Log Messages

Panda periodically outputs log messages for debugging purposes. A typical log message might look like this:

:util(warning): Adjusting global clock's real time by -3.3 seconds.

The first part of the message, util, is the name of the module that generated the message. The second part, warning, indicates the severity. The severity levels are, in decreasing order: fatal, error, warning, info, debug, and spam. The panda configuration file (Config.prc) contains these directives:

notify-level warning
default-directnotify-level warning

Directives like these tell panda which messages to show, and which to suppress. In the default configuration (shown above), all messages whose severity is warning or above are shown, all messages whose severity is less are suppressed.

Note

There are two kinds of notifiers: the C++ one and a Pythonic (therefore ‘direct’notify). You can distinguish them by the category name. Where C++ categories are always lowercase, Python categories are starting with a capital letter by convention (e.g. util, and ShowBase). The only differences in practice is that you set (all) Python notifiers with the prc option default-notify-level and C++ with notify-level, and Pythonic notifiers don’t know the spam and fatal levels.

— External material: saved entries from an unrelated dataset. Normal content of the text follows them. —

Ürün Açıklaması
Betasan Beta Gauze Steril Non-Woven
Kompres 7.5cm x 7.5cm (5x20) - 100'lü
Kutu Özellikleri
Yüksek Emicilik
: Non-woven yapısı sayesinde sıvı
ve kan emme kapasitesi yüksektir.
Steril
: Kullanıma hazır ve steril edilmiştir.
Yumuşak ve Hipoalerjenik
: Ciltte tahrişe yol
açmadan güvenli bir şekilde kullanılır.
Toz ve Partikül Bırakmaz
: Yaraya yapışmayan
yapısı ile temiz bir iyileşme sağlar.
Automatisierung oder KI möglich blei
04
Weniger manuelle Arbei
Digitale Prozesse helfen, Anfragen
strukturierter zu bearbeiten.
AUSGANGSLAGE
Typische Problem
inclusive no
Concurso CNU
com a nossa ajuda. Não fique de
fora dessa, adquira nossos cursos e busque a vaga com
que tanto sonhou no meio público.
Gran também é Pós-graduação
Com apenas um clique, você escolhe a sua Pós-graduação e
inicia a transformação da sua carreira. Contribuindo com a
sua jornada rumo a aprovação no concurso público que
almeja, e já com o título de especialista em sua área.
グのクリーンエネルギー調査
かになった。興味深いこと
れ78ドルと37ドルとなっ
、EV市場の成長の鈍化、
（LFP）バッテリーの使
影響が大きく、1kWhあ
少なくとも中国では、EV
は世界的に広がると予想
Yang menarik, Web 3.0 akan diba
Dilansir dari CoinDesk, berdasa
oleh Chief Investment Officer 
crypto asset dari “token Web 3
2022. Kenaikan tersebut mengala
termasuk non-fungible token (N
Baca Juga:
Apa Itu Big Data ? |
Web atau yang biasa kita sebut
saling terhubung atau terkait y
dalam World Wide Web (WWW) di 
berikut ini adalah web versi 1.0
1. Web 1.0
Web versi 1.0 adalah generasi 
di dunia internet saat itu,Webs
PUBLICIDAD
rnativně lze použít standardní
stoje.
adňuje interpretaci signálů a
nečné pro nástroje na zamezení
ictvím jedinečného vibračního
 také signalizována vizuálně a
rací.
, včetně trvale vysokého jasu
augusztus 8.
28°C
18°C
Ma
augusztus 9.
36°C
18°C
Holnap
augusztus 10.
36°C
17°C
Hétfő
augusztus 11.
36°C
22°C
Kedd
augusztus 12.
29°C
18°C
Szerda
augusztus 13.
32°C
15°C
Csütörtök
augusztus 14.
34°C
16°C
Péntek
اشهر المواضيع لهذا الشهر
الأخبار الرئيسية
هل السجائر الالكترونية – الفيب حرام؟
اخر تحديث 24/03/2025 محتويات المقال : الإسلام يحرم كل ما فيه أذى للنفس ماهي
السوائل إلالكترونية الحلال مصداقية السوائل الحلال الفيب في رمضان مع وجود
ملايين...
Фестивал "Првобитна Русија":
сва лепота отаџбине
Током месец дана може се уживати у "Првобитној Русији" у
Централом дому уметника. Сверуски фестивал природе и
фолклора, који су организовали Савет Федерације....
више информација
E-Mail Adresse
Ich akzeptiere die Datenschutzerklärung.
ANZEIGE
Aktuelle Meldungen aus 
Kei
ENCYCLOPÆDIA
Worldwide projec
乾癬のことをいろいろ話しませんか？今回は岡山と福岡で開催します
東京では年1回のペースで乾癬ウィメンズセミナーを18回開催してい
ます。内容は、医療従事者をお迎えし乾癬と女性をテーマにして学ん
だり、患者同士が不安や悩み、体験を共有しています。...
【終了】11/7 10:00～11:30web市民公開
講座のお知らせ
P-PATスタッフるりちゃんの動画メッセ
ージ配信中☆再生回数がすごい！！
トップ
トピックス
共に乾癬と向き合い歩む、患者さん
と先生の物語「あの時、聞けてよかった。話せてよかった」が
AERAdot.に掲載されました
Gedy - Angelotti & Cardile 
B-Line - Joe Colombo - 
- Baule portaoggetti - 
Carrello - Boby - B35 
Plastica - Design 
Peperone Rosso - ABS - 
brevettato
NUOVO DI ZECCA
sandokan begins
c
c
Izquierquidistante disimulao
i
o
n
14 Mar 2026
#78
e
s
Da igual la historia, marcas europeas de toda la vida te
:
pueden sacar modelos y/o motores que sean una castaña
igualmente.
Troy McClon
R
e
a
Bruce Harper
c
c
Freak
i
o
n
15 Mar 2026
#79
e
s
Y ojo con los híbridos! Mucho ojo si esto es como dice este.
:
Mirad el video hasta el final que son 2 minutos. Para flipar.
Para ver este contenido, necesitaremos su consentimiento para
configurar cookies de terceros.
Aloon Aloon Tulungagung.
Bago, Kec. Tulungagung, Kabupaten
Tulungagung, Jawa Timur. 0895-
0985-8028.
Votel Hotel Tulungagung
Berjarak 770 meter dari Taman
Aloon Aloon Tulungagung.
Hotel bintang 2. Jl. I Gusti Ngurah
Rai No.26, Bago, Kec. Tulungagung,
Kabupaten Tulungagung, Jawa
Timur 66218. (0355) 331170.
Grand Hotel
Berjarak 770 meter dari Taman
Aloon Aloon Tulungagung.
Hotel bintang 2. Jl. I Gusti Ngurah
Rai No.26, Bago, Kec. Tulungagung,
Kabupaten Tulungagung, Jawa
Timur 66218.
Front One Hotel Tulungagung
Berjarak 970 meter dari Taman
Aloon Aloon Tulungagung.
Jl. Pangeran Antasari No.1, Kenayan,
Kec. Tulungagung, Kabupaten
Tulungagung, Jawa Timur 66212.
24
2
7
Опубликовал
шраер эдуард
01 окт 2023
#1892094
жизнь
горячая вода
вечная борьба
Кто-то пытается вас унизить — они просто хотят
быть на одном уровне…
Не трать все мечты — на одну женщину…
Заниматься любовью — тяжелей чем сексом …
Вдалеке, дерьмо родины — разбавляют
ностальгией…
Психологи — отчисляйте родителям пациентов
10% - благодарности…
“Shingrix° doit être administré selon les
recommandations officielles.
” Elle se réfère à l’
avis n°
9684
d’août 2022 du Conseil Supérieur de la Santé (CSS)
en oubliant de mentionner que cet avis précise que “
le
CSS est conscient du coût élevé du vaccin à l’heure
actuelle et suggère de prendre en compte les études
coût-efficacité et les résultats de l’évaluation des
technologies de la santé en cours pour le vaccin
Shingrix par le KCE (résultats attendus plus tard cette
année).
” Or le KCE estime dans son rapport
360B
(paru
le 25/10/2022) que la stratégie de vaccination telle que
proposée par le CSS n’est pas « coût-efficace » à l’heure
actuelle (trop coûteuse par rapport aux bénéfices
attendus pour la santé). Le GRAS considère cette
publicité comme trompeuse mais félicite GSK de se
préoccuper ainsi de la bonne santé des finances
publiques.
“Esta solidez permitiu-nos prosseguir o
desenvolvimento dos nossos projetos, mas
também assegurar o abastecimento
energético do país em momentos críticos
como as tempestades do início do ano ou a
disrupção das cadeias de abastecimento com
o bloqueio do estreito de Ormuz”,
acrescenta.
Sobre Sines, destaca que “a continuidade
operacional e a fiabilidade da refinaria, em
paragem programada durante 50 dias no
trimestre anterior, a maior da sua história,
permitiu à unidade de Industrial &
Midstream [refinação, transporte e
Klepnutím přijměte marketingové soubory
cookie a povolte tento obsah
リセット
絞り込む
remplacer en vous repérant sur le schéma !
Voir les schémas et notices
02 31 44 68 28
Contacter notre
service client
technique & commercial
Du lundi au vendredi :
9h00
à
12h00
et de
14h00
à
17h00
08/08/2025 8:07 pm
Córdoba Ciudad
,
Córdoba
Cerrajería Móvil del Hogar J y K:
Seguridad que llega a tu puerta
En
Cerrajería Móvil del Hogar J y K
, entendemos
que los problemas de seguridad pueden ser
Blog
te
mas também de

Sometimes it is interesting and educational to change the configuration to this:

notify-level spam
default-directnotify-level info

If you do this, panda will print out vast amounts of information while it runs. These informational messages can be useful for debugging. However, there are so many print-statements that it slows panda down to a crawl. So it may be desirable to tell panda to narrow it down a little. The way to do that is to name a particular module in the panda config file. For example, you might do this:

notify-level warning
notify-level-glgsg spam
default-directnotify-level warning

This tells panda that module “glgsg” should print out everything it can, but that every other module should only print warnings and errors. By the way, module glgsg is a particularly interesting module to investigate. This is the module that invokes OpenGL. If you tell it to spam you, it will tell you what it’s setting the MODELVIEW and PROJECTION matrices to, and lots of other interesting information.

Generating your own Log Messages

You can use the Notify class to output your own log messages.

In Python this would look something like this:

from direct.directnotify.DirectNotify import DirectNotify
(...)
notify = DirectNotify().newCategory("MyCategory")
(...)
notify.warning("Put some informational text here.")

First you create a new notify category, which may be whatever you want, e.g. “PlayerMovement”. It’s a convention to have such a notifier for each bigger class or module. In the last line there is a warning() call, which indicates that the given text will be only printed if the severity level for this category is warning or debug. If the severity isn’t set for this particular category, then the default-directnotify-level setting is taken.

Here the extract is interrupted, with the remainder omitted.